10.1371/journal.pone.0157726

PMID

27379796

Abstract

OBJECTIVE: To examine the impact of adverse childhood experiences (ACEs) and support on self-reported work inability of adults reporting disability. PARTICIPANTS: Adults (ages 18-64) who participated in the Behavioral Risk Factor Surveillance System in 2009 or 2010 and who reported having a disability (n = 13,009). DESIGN AND MAIN OUTCOME MEASURES: The study used a retrospective cohort design with work inability as the main outcome. ACE categories included abuse (sexual, physical, emotional) and family dysfunction (domestic violence, incarceration, mental illness, substance abuse, divorce). Support included functional (perceived emotional/social support) and structural (living with another adult) support. Logistic regression was used to adjust for potential confounders (age, sex and race) and to evaluate whether there was an independent effect of ACEs on work inability after adding other important predictors (support, education, health) to the model.

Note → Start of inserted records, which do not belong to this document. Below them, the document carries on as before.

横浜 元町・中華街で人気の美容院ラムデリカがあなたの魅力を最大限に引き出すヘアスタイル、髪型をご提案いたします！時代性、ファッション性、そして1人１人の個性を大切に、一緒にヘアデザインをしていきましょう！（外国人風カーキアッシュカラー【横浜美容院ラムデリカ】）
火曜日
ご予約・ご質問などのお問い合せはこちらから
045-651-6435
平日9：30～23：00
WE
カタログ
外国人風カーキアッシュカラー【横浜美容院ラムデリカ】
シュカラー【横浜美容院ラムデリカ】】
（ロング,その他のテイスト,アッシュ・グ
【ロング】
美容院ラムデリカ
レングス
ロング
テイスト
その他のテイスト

RESULTS: ACEs were highly prevalent with almost 75% of the sample reporting at least one ACE category and over 25% having a high ACE burden (4 or more categories). ACEs were strongly associated with functional support. Participants experiencing a high ACE burden had a higher adjusted odds ratio (OR) [95% confidence interval] of 1.9 [1.5-2.4] of work inability (reference: zero ACEs). Good functional support (adjusted OR 0.52 [0.42-0.63]) and structural support (adjusted OR 0.48 [0.41-0.56]) were protective against work inability. After adding education and health to the model, ACEs no longer appeared to have an independent effect. Structural support remained highly protective, but functional support only appeared to be protective in those with good physical health.

CONCLUSIONS: ACEs are highly prevalent in working-age US adults with a disability, particularly young adults. ACEs are associated with decreased support, lower educational attainment and worse adult health. Health care providers are encouraged to screen for ACEs. Addressing the effects of ACEs on health and support, in addition to education and retraining, may increase ability to work in those with a disability.